Zaha Hadid Architects' Galaxy Soho in Beijing.
Hufton + Crow Zaha Hadid Architects' Galaxy Soho in Beijing.

I went to a shopping mall. That should not be such an unusual statement this holiday season, except for a few things: I have not actually shopped in a traditional mall for years, the mall was in Beijing, and it was designed by Zaha Hadid. I went there to see the building, Galaxy Soho, rather than to purchase last-minute gifts. And, like a good present, the Galaxy is a goodie wrapped in a particularly slick way.

The Galaxy is actually more than just a shopping mall. It has more than 3.5 million square feet of office space, restaurants and event venues, and shopping spread out over four towers, each 14 stories tall, that ooze together at their bases. It sits along Beijing’s Second Ring, where it joins an almost continual line of such developments that are replacing what remains of the city’s traditional neighborhoods.

The mall inside the Galaxy Soho.
The mall at the Galaxy Soho

That last matter caused some controversy when the building opened in 2012 and received an award from the Royal Institute of British Architects. Critics excoriated the positive press attention both for not mentioning what was destroyed to make room for the development and for not showing the alien nature of the buildings when you see them from the narrow streets with their low shops and dwellings that still stretch out behind them. Hadid’s office responded that the site had been cleared even before they received the commission and that the buildings were designed to be a response to the other high-rise and mid-rise developments along the Ring, assuming that the neighborhood was doomed to change anyhow.

Certainly, the Galaxy stands very much by itself. While the structures rise out of a shared base on the access road that parallels the Second Ring, so that they appear to pile up out of a continuation of that high-speed automotive geology, their rear faces a park that separates the structures from its neighbors, which now include a few bland hotels and office structures. The main shopping street that connects all of the buildings is located below grade and sends a stream of stores up the interior atria of the towers and toward the restaurants at the top. This is not a contextual building.

Guangzhou Opera House Grand Theater by Zaha Hadid Architects, China, 2010
Iwan Baan The Guangzhou Opera House
Granite and glass facade
Blaine Brownell There are some unfortunate mashups of stone and metal at the the Guangzhou Opera House.

What the Galaxy is, however, is scrumptious. Hadid’s office spent years developing ways of turning their computer-assisted images into structures. Along the way, they produced quite a few clunkers that looked much better onscreen than in reality (the Guangzhou Opera House comes to mind, with its pipes jutting in and out of curves and its stone and metal meeting in awkward mashups). With the Galaxy, the late Dame Zaha, current studio head Patrik Schumacher, and their gang showed that, with enough money and a good client, they could actually build those whiplash curves and sinuous tiers.

Iwan Baan

As you move through the Galaxy, everything flows, curves, slides, and piles up in a manner that leads both your body and your eye on through the complex. The public and semi-public spaces are particularly successful, as their fluidity draws you in and around, while never overwhelming or intimidating you. Details, from coved ceilings and soffits to benches the designers have strewn around so that they resemble small pebbles calved by the undulating mountains around them, resolve the complex geometries and turn them into functional elements.

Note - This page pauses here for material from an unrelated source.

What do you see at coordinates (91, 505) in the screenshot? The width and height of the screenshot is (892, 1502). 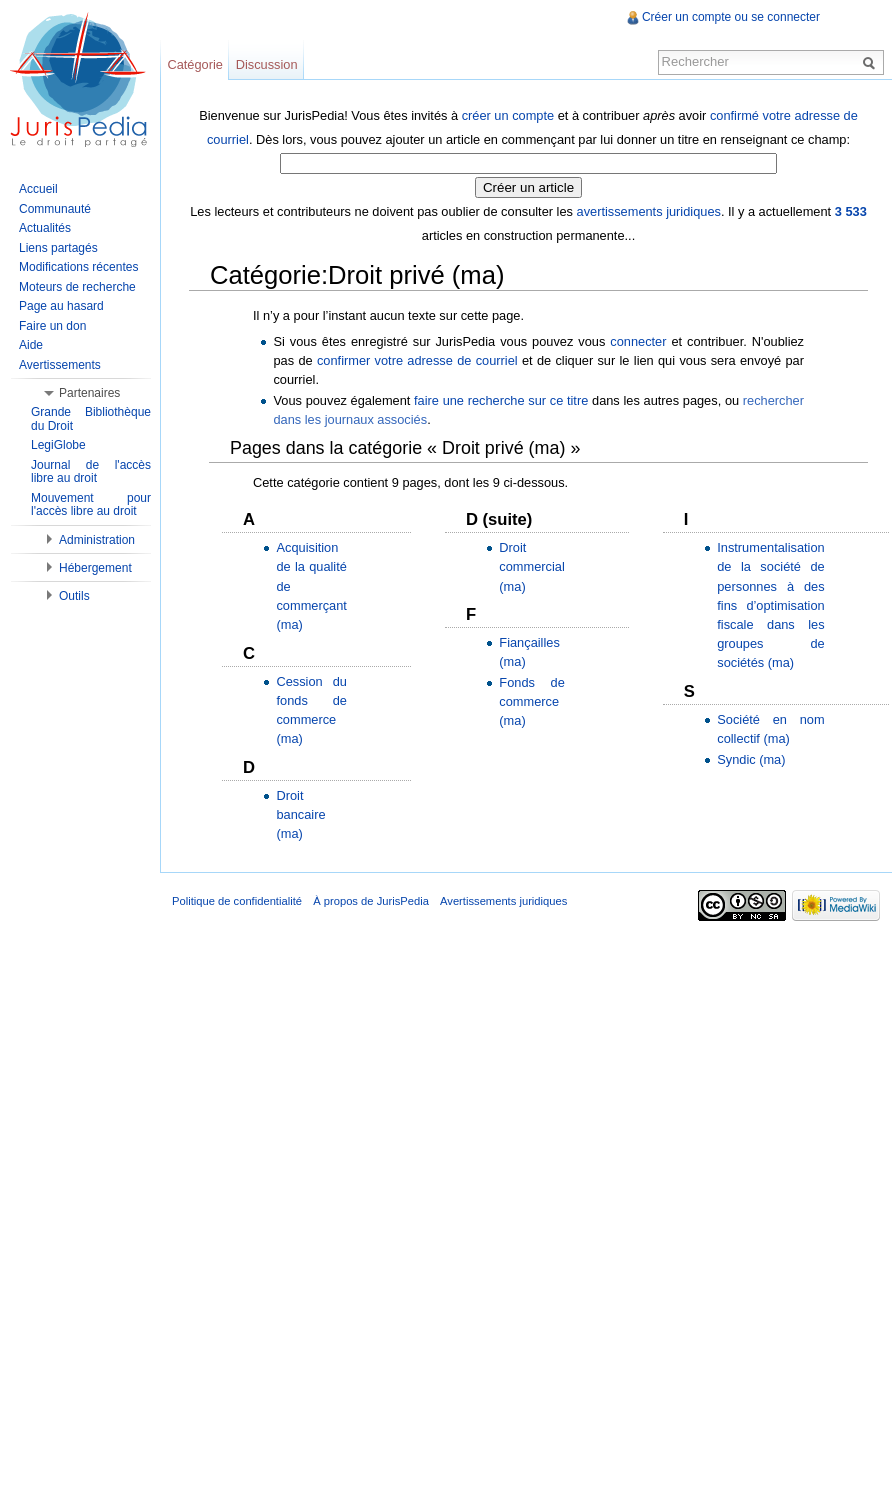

The overall shapes slide away from definition as well. As you drive and then walk around the Galaxy Soho, you are never quite sure what the shapes are, as the individual elements keep morphing away from a singular form or definition. Hadid claimed that they were based on a viewing of ancient landscape paintings, but they are better at capturing the seductive computer renderings that the “blobist” style has promised us for so long, but has, until now, largely failed to deliver. In the world of “parametricism” (Schumacher’s name for what the firm does), the algorithms on which the designs are based as well as the computer’s ability to drink in data and produce integrated responses, both in a technical and an aesthetic sense, are meant to produce a style of building that affords different uses and views in an integrated manner. The Galaxy does that better than any building I have seen.

Part of the success comes from a visual suppression of function. The stores’ advertising folds under the eaves and behind the glass storefronts, the office floors pile up in a manner that recedes from the eye, and the whole complex breaks down into various connected parts so that you are never fully aware of the presence of those millions of square feet.

Night view of the towers
Iwan Baan Night view of the towers

Thoroughly entranced by this fully resolved building, I walked through the shopping areas and gazed up at the towers, joining crowds who, even on a crisp winter day, seemed to be enjoying the public spaces. Then I hopped in a taxi (without buying anything) and resigned myself to the perpetual traffic jam that is Beijing. As I was sitting there, I looked down from a last peek at the Galaxy Soho to the bumper of the Mercedes-Benz sedan idling next to us, and noticed the way that its hood gathered into layers of curves dipping down below its front grille. There was Hadid’s architecture in automotive miniature. The car was as slick, resolved, and expensive as the building. This is the world to which computer-assisted architecture has finally gained entry, that of a global flow of goods, ideas, people, and capital, oozing around the generic metropolis to provide moments of high-performance high style.